For example, the MetaGraph may perform machine learning on top of metadata to drive the creation of metadata and fulfillment of quality and other qualities of governance. MetaGraph seeks to facilitate the ability of making data discoverable and then applying machine learning and other processing to determine which data to use in terms of data quality (e.g., use this data instead of that data).

FIG. 12 is an exemplary data governance technology stack, according to an embodiment of the present invention. FIG. 12 illustrates the open-source nature of the solution and the minimalist approach to the overall footprint and costs for the solution. FIG. 12 illustrates Enterprises Services 1210, Integration Layer 1220 and Foundational Layer 1230.

An embodiment of the present invention may support various deployments. The system may be fully cloud ready as well as deployable on premises at a company's data center.

If deploying on-premises, there may be a need for a Kubernetes cluster sized appropriately for the volume of data for the data catalog. In addition, connectivity to various data repositories where quality rules will be processed may be set up independently.

While the Data Quality Framework is a component of a broader Data Governance product offering, it may remain a standalone application and as such has its distinctive roadmap.

According to an embodiment of the present invention, the DQ Framework may be represented as an autonomous product that includes a standalone metadata repository for technical content and specifications. Additionally, this product may read the metadata platform, extract which data elements that will have quality assessments executed, and on what schedule.

An exemplary process may deal directly with canned rules, valid value rules, and customer rules. According to an exemplary illustration, a process optimizer may be implemented to determining which approach to follow.

An embodiment of the present invention may include a presentation of the results according to its metadata.

An exemplary illustration may use data governance tool and a business metadata repository, as such REST APIs exist to get data from and into the repository.

An embodiment of the present invention may be directed to enabling a broader enterprise scaled scheduling of various processes according to the profile of the data to be assessed. A Predictive Schedule Optimizer may leverage simplistic profiles of the data (e.g., row counts) to assess if a multi-threaded approach is warranted.

An embodiment of the present invention recognizes that there are numerous data quality assessments that are best left at the dataset level. These are statistical deviations from prior runs which may be realized to offer a broader but more detailed reconciliation over time, as well as a reconciliation between sources and targets of a data pipeline.

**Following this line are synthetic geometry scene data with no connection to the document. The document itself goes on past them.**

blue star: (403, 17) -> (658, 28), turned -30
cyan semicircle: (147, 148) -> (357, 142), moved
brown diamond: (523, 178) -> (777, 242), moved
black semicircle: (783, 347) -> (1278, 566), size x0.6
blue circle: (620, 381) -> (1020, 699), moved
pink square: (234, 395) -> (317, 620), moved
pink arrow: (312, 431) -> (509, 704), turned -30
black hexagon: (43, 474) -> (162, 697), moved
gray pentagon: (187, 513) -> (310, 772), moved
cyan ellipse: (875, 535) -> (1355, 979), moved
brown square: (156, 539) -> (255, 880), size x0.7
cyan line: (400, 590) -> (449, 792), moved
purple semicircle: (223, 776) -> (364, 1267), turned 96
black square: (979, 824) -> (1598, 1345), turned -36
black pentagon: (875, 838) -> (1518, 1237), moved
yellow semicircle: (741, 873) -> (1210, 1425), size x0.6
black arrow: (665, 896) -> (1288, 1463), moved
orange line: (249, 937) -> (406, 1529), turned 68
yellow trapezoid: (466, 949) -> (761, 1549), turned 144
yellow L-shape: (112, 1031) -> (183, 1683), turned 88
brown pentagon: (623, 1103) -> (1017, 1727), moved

An assignment Group may be applied to determine to whom an issue should be sent based on the data's lineage from where it was assessed.

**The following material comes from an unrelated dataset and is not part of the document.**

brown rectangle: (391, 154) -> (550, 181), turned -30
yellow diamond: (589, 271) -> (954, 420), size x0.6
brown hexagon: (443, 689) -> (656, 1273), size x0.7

Lineage may refer to a type of metadata that describes how data moves from one location to another location. Here, location refers to a data repository, flat file, report, or query. Lineage may represent a depiction of the pipeline created to deliver the data to the ultimate data consumer. For example, lineage may identify data that has been transformed a number of times.

Given that the metadata indicates at what percentage of failing records determines an issue, Issue Management Integration may be applied to extract the metadata for the rule (e.g., title, description, technical description and specification, results, etc.) and prepare it for a given issue management tool.

FIG. 13 is an exemplary illustration of Metadata-driven data governance, according to an embodiment of the present invention.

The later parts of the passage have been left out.